I'm missing the remote and mic so I have to do everything manually from front panel.

Thanks all!


----------



## Infrasonic (Sep 28, 2010)

The digital audio cables (toslink or coaxial) will offer better sound than regular analog RCA's. You shouldn't need the analog RCA connection from your DVD player to your AVR if you have the toslink connected.

Setting your DVD player to Bitstream will send the uncompressed digital signal to your AVR to be processed and changed to analog to play on your speakers. Setting it to PCM the DVD player will do the conversion. Generally you would want your AVR to do the processing because it would have a better DAC (digital to analog converter).


----------



## mjcmt (Aug 30, 2010)

Thanks Infrasonic. Thats good info on PCM vs. DTS.

My Denon universal player uses dual Burr-Brown PCM1738 192khz/24 bit audio DACs. The Yamaha AVR isn't as specific and only states Burr-Brown 192khz/24 bit audio DAC. Should I still use the AVR to do the processing instead of the source?


----------



## Infrasonic (Sep 28, 2010)

Good question, I'm not sure which would be better. If no one else responds with a definitive answer you could just try to see if you can notice a difference by going back and forth between those modes playing the same content at the same volume.


----------



## mjcmt (Aug 30, 2010)

In regards to seeing which unit's dacs are better, are you saying that if I switch the player from DTS output to PCM, and will this use the players dac instead of the receivers? Or are you saying I should use the players analogue outputs, and compare to the receiver with analogue or digital input?

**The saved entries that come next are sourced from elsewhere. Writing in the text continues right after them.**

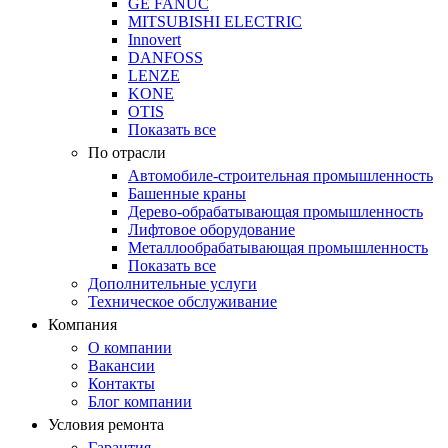
GE FANUC
MITSUBISHI ELECTRIC
Innovert
DANFOSS
LENZE
KONE
OTIS
Показать все
По отрасли
Автомобиле-строительная промышленность
Башенные краны
Дерево-обрабатывающая промышленность
Лифтовое оборудование
Металлообрабатывающая промышленность
Показать все
Дополнительные услуги
Техническое обслуживание
Компания
О компании
Вакансии
Контакты
Блог компании
Условия ремонта
Гарантия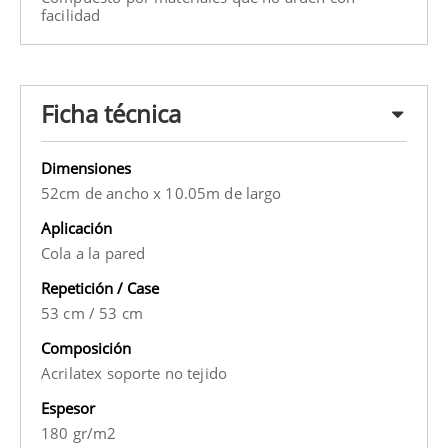
facilidad
Ficha técnica
Dimensiones
52cm de ancho x 10.05m de largo
Aplicación
Cola a la pared
Repetición / Case
53 cm
/
53 cm
Composición
Acrilatex soporte no tejido
Espesor
180 gr/m2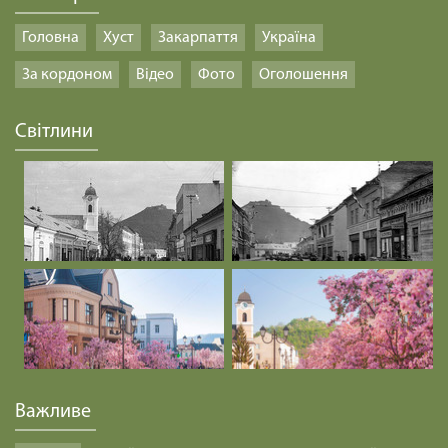
Головна
Хуст
Закарпаття
Україна
За кордоном
Відео
Фото
Оголошення
Світлини
Важливе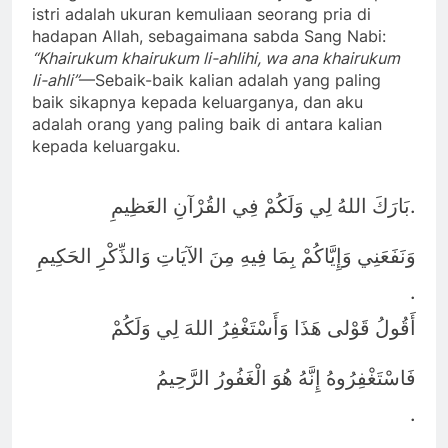
istri adalah ukuran kemuliaan seorang pria di
hadapan Allah, sebagaimana sabda Sang Nabi:
“Khairukum khairukum li-ahlihi, wa ana khairukum
li-ahli”
—Sebaik-baik kalian adalah yang paling
baik sikapnya kepada keluarganya, dan aku
adalah orang yang paling baik di antara kalian
kepada keluargaku.
.
بَارَكَ اللهُ لِي وَلَكُمْ فِي القُرْآنِ العَظِيمِ
وَنَفَعَنِي وَإِيَّاكُمْ بِمَا فِيهِ مِنَ الآيَاتِ وَالذِّكْرِ الحَكِيمِ
.
أَقُولُ قَوْلى هَذَا وَأَسْتَغْفِرُ اللهَ لِي وَلَكُمْ
فَاسْتَغْفِرُوهُ إِنَّهُ هُوَ الْغَفُورُ الرَّحِيمُ
.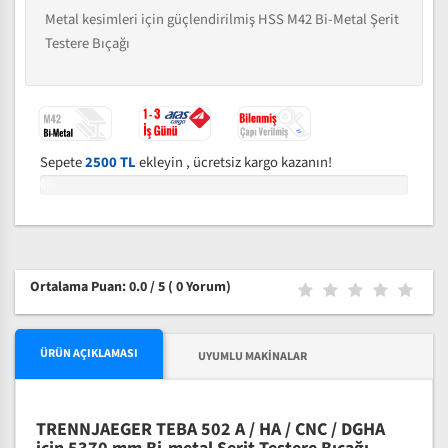
Metal kesimleri için güçlendirilmiş HSS M42 Bi-Metal Şerit
Testere Bıçağı
Sepete
2500 TL
ekleyin , ücretsiz kargo kazanın!
0%
Ortalama Puan: 0.0 / 5
( 0 Yorum)
ÜRÜN AÇIKLAMASI
UYUMLU MAKINALAR
TRENNJAEGER TEBA 502 A / HA / CNC / DGHA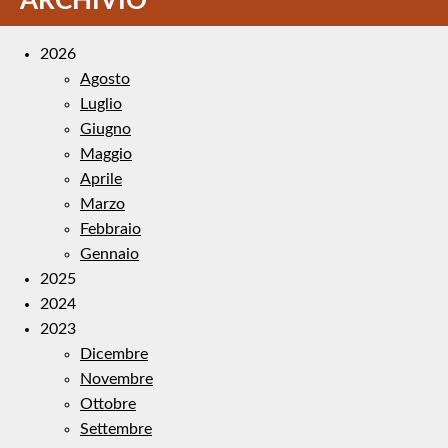
ARCHIVIO
2026
Agosto
Luglio
Giugno
Maggio
Aprile
Marzo
Febbraio
Gennaio
2025
2024
2023
Dicembre
Novembre
Ottobre
Settembre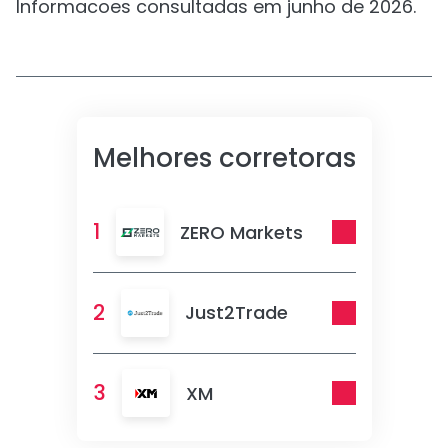
Informacoes consultadas em junho de 2026.
Melhores corretoras
1
ZERO Markets
2
Just2Trade
3
XM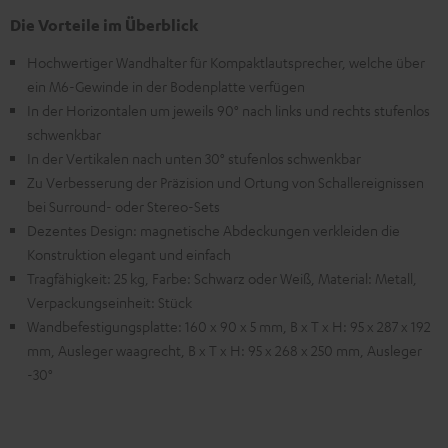
Die Vorteile im Überblick
Hochwertiger Wandhalter für Kompaktlautsprecher, welche über
ein M6-Gewinde in der Bodenplatte verfügen
In der Horizontalen um jeweils 90° nach links und rechts stufenlos
schwenkbar
In der Vertikalen nach unten 30° stufenlos schwenkbar
Zu Verbesserung der Präzision und Ortung von Schallereignissen
bei Surround- oder Stereo-Sets
Dezentes Design: magnetische Abdeckungen verkleiden die
Konstruktion elegant und einfach
Tragfähigkeit: 25 kg, Farbe: Schwarz oder Weiß, Material: Metall,
Verpackungseinheit: Stück
Wandbefestigungsplatte: 160 x 90 x 5 mm, B x T x H: 95 x 287 x 192
mm, Ausleger waagrecht, B x T x H: 95 x 268 x 250 mm, Ausleger
-30°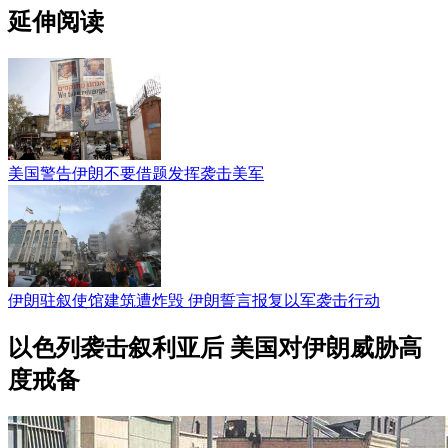
延伸阅读
美国警告伊朗不要借题发挥袭击美军
伊朗驻叙使馆建筑遭炸毁 伊朗誓言报复以军袭击行动
以色列袭击叙利亚后 美国对伊朗威胁高
度戒备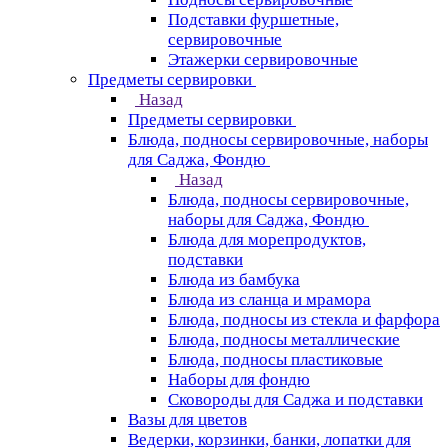
Подставки фуршетные,
сервировочные
Этажерки сервировочные
Предметы сервировки
Назад
Предметы сервировки
Блюда, подносы сервировочные, наборы
для Саджа, Фондю
Назад
Блюда, подносы сервировочные,
наборы для Саджа, Фондю
Блюда для морепродуктов,
подставки
Блюда из бамбука
Блюда из сланца и мрамора
Блюда, подносы из стекла и фарфора
Блюда, подносы металлические
Блюда, подносы пластиковые
Наборы для фондю
Сковороды для Саджа и подставки
Вазы для цветов
Ведерки, корзинки, банки, лопатки для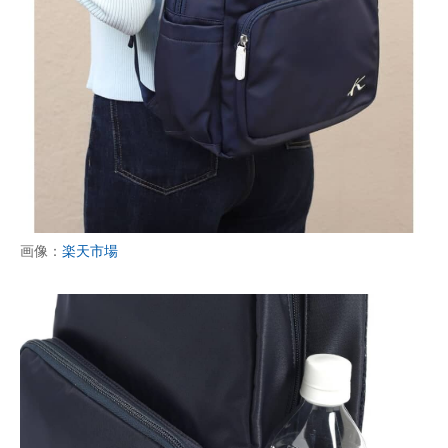
画像：
楽天市場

Another question using 5.1 speakers while the receiver is capable of 7.1. Should I use the rear/back or rear/side hook-up, or doesn't it matter as far as program material is concerned? The rear speakers will be 10 behind the sofa on the rear wall.


----------



## CdnTiger (Feb 16, 2007)

With 5 speakers, you would want to connect the rear/side speakers. The back speakers only come into play in 7 channel systems (or more). If you want to see whether you can hear a difference between the DACs on your player vs AVR, I believe you'd need to send the audio signal through the analog cable connections to use the player's DAC, and through a digital connection for the AVR's DAC. A DAC is a Digital-to-Analog-Converter, so any signal transmitted after passing through a DAC must by definition not be digital - unless you want to convert back into digital, which is generally frowned upon.


----------



## Infrasonic (Sep 28, 2010)

mjcmt said:


> In regards to seeing which unit's dacs are better, are you saying that if I switch the player from DTS output to PCM, and will this use the players dac instead of the receivers?

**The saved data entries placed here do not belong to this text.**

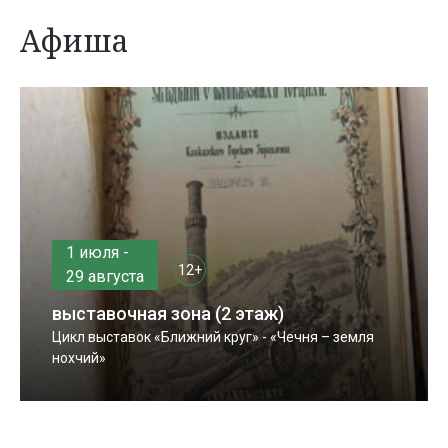
Афиша
1 июля -
12+
29 августа
выставочная зона (2 этаж)
Цикл выставок «Ближний круг» - «Чечня – земля
нохчий»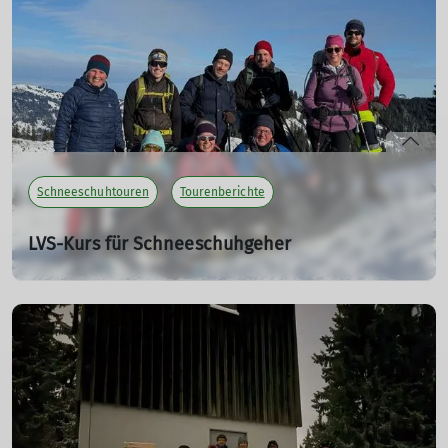
Lawinenausbildung durch.
Je nach Schneelage wird die Örtlichkeit kurzfristig
festgelegt.
Die Teilnehmer Zahl ist begrenzt.
Es gelten die
AGB
des DAV Sektion Isny.
Schneeschuhtouren
Tourenberichte
mehr erfahren
LVS-Kurs für Schneeschuhgeher
06.01.2026
8 Wanderfreunde vom DAV Isny starten am Parkplatz
Grasgehren zum LVS Kurs.
mehr erfahren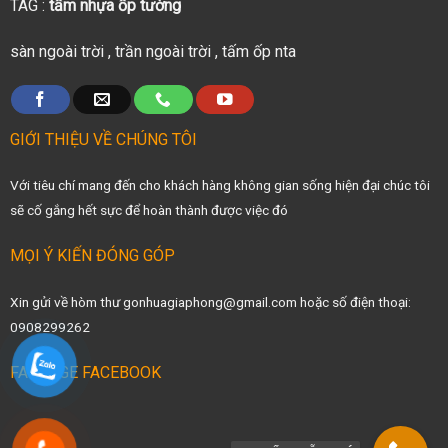
TAG :
tấm nhựa ốp tường
sàn ngoài trời
,
trần ngoài trời
,
tấm ốp nta
GIỚI THIỆU VỀ CHÚNG TÔI
Với tiêu chí mang đến cho khách hàng không gian sống hiện đại chúc tôi
sẽ cố gắng hết sực để hoàn thành được việc đó
MỌI Ý KIẾN ĐÓNG GÓP
Xin gửi về hòm thư gonhuagiaphong@gmail.com hoặc số điện thoại:
0908299262
FANPAGE FACEBOOK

Basically yes, you would change the settings on the DVD player from PCM to Bitstream to see if you notice a difference while using a digital audio connection. Btw, DTS is only a form of compression along with Dolby Digital; PCM and Bitstream are the means by which those are transmitted from the DVD player to the AVR. Your DVD player manual can be found here.



mjcmt said:


> Another question using 5.1 speakers while the receiver is capable of 7.1. Should I use the rear/back or rear/side hook-up, or doesn't it matter as far as program material is concerned? The rear speakers will be 10 behind the sofa on the rear wall.


You would use the "Surround" speaker terminals, the Surround Back are for if you are running a 7.1 system. That part of your AVR manual can be found here.

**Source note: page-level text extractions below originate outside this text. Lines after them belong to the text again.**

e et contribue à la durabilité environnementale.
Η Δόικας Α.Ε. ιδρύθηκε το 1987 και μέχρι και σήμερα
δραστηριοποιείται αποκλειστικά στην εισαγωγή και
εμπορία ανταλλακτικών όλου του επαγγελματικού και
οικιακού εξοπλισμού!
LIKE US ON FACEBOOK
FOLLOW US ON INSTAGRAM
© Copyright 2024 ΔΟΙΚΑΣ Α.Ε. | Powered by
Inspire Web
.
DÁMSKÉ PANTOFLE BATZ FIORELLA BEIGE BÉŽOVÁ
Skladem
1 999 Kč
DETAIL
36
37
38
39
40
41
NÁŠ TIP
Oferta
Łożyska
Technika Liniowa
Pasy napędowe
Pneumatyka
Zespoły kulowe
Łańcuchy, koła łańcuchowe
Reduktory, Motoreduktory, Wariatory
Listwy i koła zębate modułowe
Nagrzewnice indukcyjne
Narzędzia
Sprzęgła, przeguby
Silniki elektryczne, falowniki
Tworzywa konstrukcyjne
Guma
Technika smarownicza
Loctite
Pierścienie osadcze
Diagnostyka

Edit: Tig brings up a good point, you may need to run an analog cable to the AVR for each channel (C & Sub, L&R, SL&R) to use the PCM mode on the DVD player but I'm not 100% sure. Regardless, any difference in audible audio quality between the two DAC's will be very minor or indistinguishable depending on your speakers.


----------



## CdnTiger (Feb 16, 2007)

Edit: Tig brings up a good point, you may need to run an analog cable to the AVR for each channel (C & Sub, L&R, SL&R) to use the PCM mode on the DVD player but I'm not 100% sure. Regardless, any difference in audible audio quality between the two DAC's will be very minor or indistinguishable depending on your speakers.[/QUOTE]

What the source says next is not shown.